Support for the Morning-After-Pill
In what appears to be an attempt to court his party’s socially conservative base for a possible Presidential run, New York Governor George Pataki has announced he will veto a bill that would have made the so-called morning-after-bill (known as Plan B) available over-the-counter. His rationale was that the legislation did not restrict access to minors.
As Jeremy points out over at Charging RINO, New York State already allows minors to have abortions without restrictions. But somehow keeping minors away from a drug that would prevent pregnancy is more important than restricting them from obtaining an abortion. That alone makes Pataki’s position untenable.
But let’s pull back and look at the national debate concerning the morning-after-pill. Anyone who reads my writings regularly knows that I prefer to look at the issue of abortion outside the legal/illegal paradigm. Instead I choose to focus on what I think is the core issue: how do we as a society prevent and ultimately stop people from wanting abortions?
There are many ideas out there, but none will work fully without the existence and use of birth control. And that means promoting a sense of responsibility amongst all those not ready for children. Plan B fits right into that culture of responsibility.

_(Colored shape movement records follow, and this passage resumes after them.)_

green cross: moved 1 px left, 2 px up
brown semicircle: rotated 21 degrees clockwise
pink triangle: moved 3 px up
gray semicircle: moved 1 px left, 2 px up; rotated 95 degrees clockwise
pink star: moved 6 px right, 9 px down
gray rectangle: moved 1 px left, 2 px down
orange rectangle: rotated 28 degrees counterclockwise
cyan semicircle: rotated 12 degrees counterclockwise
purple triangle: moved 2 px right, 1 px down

First, it’s important to note that Plan B prevents pregnancy by preventing implantation of any fertilized embryos. It does not cause an abortion because there is never a pregnancy involved. But it does raise an ethical issue we need to consider. If an egg has been fertilized and Plan B is used, that embryo will be lost. For an absolutist, such an act is unforgivable. But for those of us who recognize the dangers of absolutist thinking, Plan B is really the last chance of preventing a future abortion. It’s ethical advantages in promoting responsibility and preventing abortion outweigh the ethical issue of preventing the implantation of an embryo.

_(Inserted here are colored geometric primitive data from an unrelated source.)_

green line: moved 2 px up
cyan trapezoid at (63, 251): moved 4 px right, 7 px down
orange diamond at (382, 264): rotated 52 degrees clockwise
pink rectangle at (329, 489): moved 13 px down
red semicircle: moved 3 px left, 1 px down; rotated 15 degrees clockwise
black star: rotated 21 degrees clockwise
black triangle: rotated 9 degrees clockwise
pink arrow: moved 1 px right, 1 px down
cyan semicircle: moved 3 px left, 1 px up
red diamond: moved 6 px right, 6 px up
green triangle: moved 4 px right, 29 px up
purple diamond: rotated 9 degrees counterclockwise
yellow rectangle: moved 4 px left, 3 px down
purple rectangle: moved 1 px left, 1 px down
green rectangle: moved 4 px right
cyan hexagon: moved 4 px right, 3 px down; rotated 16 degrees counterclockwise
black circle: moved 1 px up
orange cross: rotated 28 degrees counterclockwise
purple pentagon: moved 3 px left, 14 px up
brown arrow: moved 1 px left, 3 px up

Additionally, no one would want to use Plan B as a regular means of birth control. It’s harsh on the woman’s body. Furthermore, many who use Plan B are doing so because 1) their usual means of birth control failed (a broken condom for instance) or 2) they immediately realized they made a huge error in judgment. In both cases, the desire to use Plan B is a very responsible reaction to a difficult situation.

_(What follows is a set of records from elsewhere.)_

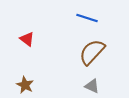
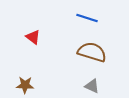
red triangle: moved 6 px right, 2 px up
brown semicircle: rotated 64 degrees clockwise
brown star: rotated 24 degrees counterclockwise
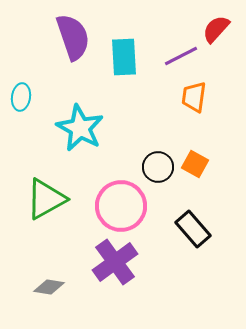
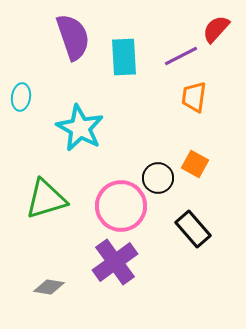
black circle: moved 11 px down
green triangle: rotated 12 degrees clockwise
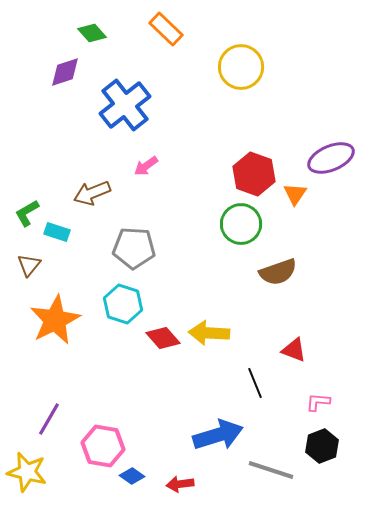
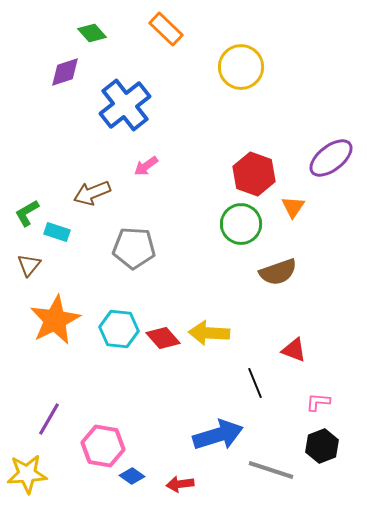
purple ellipse: rotated 15 degrees counterclockwise
orange triangle: moved 2 px left, 13 px down
cyan hexagon: moved 4 px left, 25 px down; rotated 12 degrees counterclockwise
yellow star: moved 2 px down; rotated 18 degrees counterclockwise
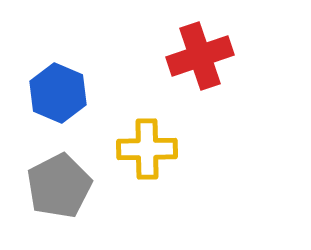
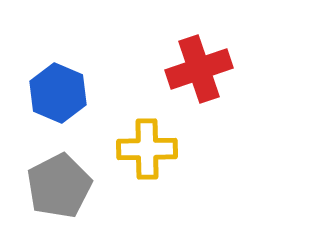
red cross: moved 1 px left, 13 px down
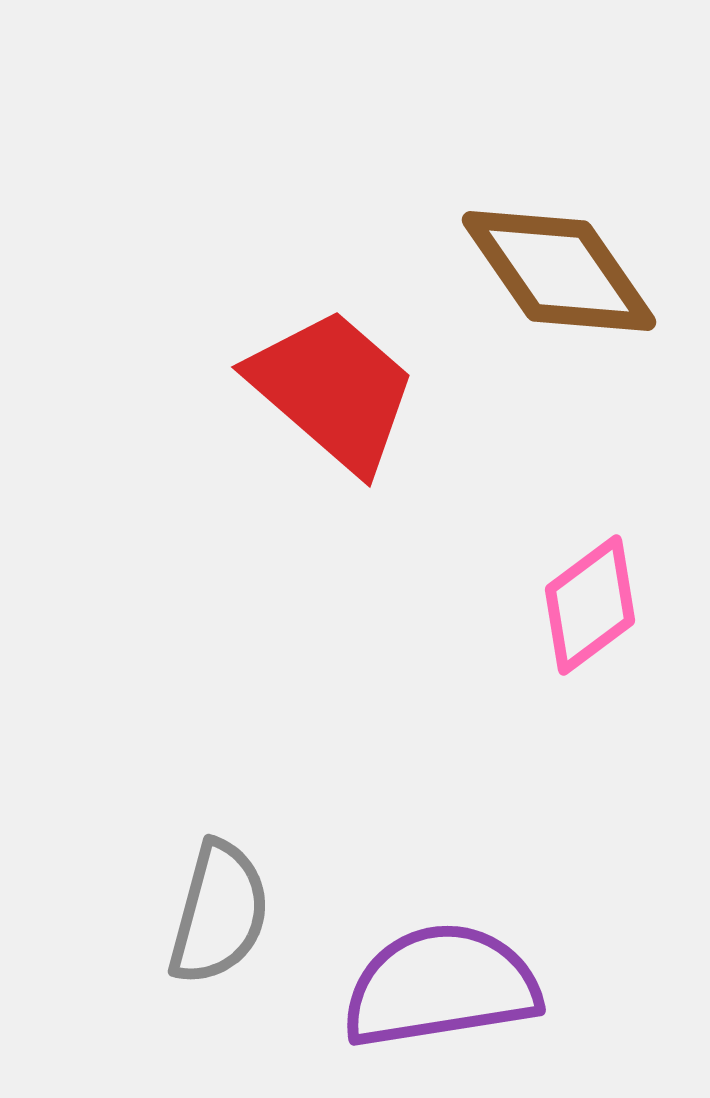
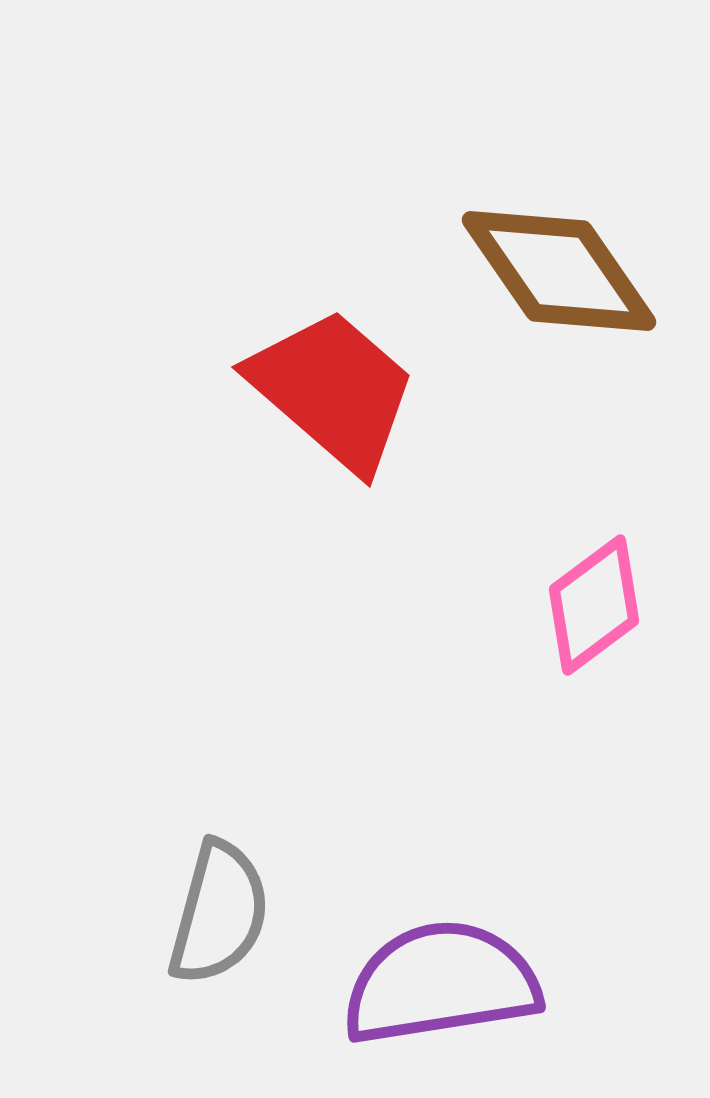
pink diamond: moved 4 px right
purple semicircle: moved 3 px up
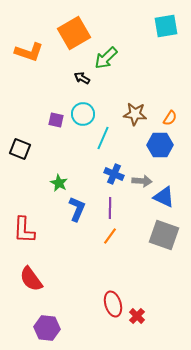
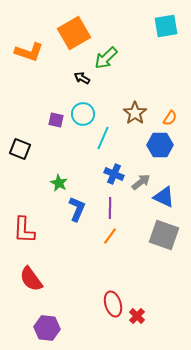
brown star: moved 1 px up; rotated 30 degrees clockwise
gray arrow: moved 1 px left, 1 px down; rotated 42 degrees counterclockwise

Would we as a society prefer that people not take immediate action to rectify a mistake or accident? Is it better for these women to wait and then later have an abortion?
Truly solving the problem of abortion requires promoting responsibility both before and after pregnancy. The morning-after-pill is a very responsible response and should be part of the solution to the abortion problem. Treating it as equally repugnant as abortion itself clouds the debate and actually hinders efforts to reduce abortion.